Une autre explication tient au choc que la personne a subi à cause de sa maladie. Celle-ci représente un traumatisme, comme le serait une agression. Soudaineté de la crise (la plupart du temps, le début est brutal dans le lupus), absence d’explication rationnelle, sentiment d’injustice, douleur, panique, intrusion corporelle (piqûre, biopsie, perfusions…), menace pour son intégrité physique, impuissance… Le patient vit donc un réel traumatisme et lorsque la maladie s’estompe, il n’en reste pas moins que cette expérience traumatique reste gravée en lui. On peut parler de stress post-traumatique. Inlassablement, et parfois des années plus tard, il se remémore encore et encore le film de son hospitalisation, les paroles qu’a prononcées le médecin, il se rappelle précisément les dates de ses hospitalisations ou les chiffres exacts des résultats de ses analyses biologiques… S’il lui arrive de revivre des symptômes semblables à ceux qui ont marqué le début de sa maladie, sa réaction peut être totalement disproportionnée par rapport à la réalité des symptômes : Inquiétude excessive, mise en émoi de son entourage par rapport au symptôme… A l’inverse, il peut également refuser de se rendre encore en clinique ou de faire une prise de sang… Enfin, le syndrome de stress post traumatique peut entraîner des insomnies, de l’irritabilité, des difficultés de concentration et finalement, un dysfonctionnement au niveau social, professionnel ou familial.

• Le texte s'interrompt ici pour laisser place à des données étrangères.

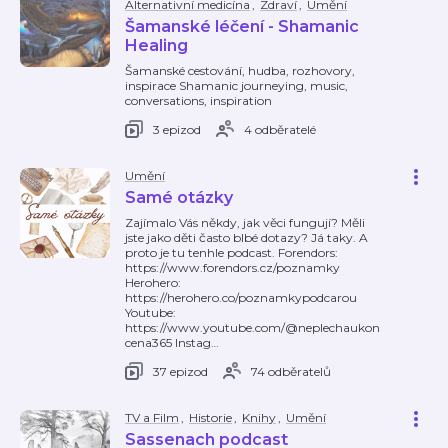
Alternativní medicína
,
Zdraví
,
Umění
Šamanské léčení - Shamanic
Healing
Šamanské cestování, hudba, rozhovory,
inspirace Shamanic journeying, music,
conversations, inspiration
3 epizod
4 odběratelé
Umění
Samé otázky
Zajímalo Vás někdy, jak věci fungují? Měli
jste jako děti často blbé dotazy? Já taky. A
proto je tu tenhle podcast. Forendors:
https://www.forendors.cz/poznamky
Herohero:
https://herohero.co/poznamkypodcarou
Youtube:
https://www.youtube.com/@neplechaukon
cena365 Instag
…
37 epizod
74 odběratelů
TV a Film
,
Historie
,
Knihy
,
Umění
Sassenach podcast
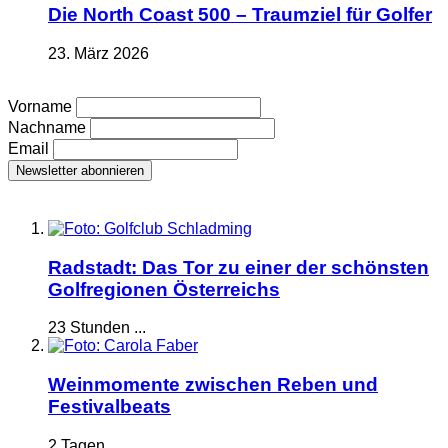
Die North Coast 500 – Traumziel für Golfer
23. März 2026
Vorname
Nachname
Email
Radstadt: Das Tor zu einer der schönsten
Golfregionen Österreichs
23 Stunden ...
Weinmomente zwischen Reben und
Festivalbeats
2 Tagen ...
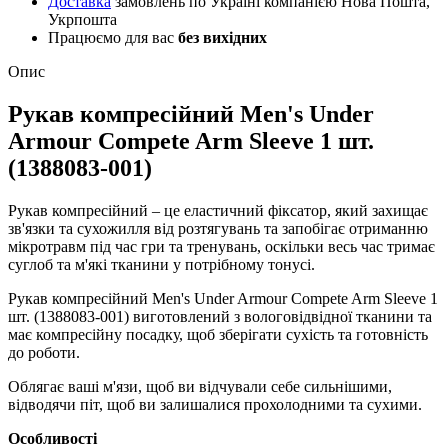
Доставка
замовлень по Україні компанією Нова Пошта,
Укрпошта
Працюємо для вас
без вихідних
Опис
Рукав компресійний Men's Under
Armour Compete Arm Sleeve 1 шт.
(1388083-001)
Рукав компресійний – це еластичний фіксатор, який захищає
зв'язки та сухожилля від розтягувань та запобігає отриманню
мікротравм під час гри та тренувань, оскільки весь час тримає
суглоб та м'які тканини у потрібному тонусі.
Рукав компресійний Men's Under Armour Compete Arm Sleeve 1
шт. (1388083-001) виготовлений з вологовідвідної тканини та
має компресійну посадку, щоб зберігати сухість та готовність
до роботи.
Облягає ваші м'язи, щоб ви відчували себе сильнішими,
відводячи піт, щоб ви залишалися прохолодними та сухими.
Особливості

Le deuil du statut de malade

Pour compliquer le tout, le diagnostic de lupus est parfois posé au bout de plusieurs mois ou années de maladie. Des mois ou des années où le malade s’est vu limité dans ses activités, où il a peut-être dû arrêter de travailler, ou parfois son couple n’a pas résisté à la maladie… Cette dernière a, dès lors, occupé toute la place dans sa vie l’empêchant de faire des projets, de s’engager et lui donnant une identité de « malade », voire de « handicapé ».

La rémission entraîne alors une totale remise en question. Il faut réapprendre à vivre, chercher ce qu’on veut réaliser, qui on veut aimer, ce qu’on veut choisir… Après des années où « l’on n’avait pas le choix », où l’on a vécu « sous assistance », il faut tout à coup sortir du statut de « victime impuissante de la maladie » et devenir tout à coup, responsable de son destin. Or, certaines personnes plus fragiles au départ, ou plus blessées par la vie, ne parviennent que difficilement à se prendre réellement en mains et à s’inventer un nouvel avenir. Car il est souvent illusoire de croire que la vie sera exactement « comme avant ».

Sevrage médicamenteux, stress post-traumatique, perte du statut de « patient », peuvent donc expliquer pourquoi, devant la rémission, certains perdent pieds et ne parviennent que lentement à émerger, précisément à un moment où l’entourage aspire à souffler ! Il vaut dès lors souvent mieux passer par un soutien extérieur, aide professionnelle, groupe de patients, ou aide médicamenteuse. Sans oublier toutes ces aides naturelles que sont le sport, la lumière, un environnement social agréable, une nourriture équilibrée, le contact avec le « beau », la musique, la nature, la poésie…

Conclusion

Oui, entrer en rémission n’apporte pas toujours ou pas immédiatement le paradis ! Cela implique un courage de tous les instants pour reconstruire ce qui a été détruit par la maladie. Une renconstruction qui ne se fera jamais à l’identique, mais qui peut être vraiment l’occasion de se poser des questions existentielles, de mûrir et au total, de vivre une vie où chaque minute compte parce qu’on sait qu’elle est précieuse.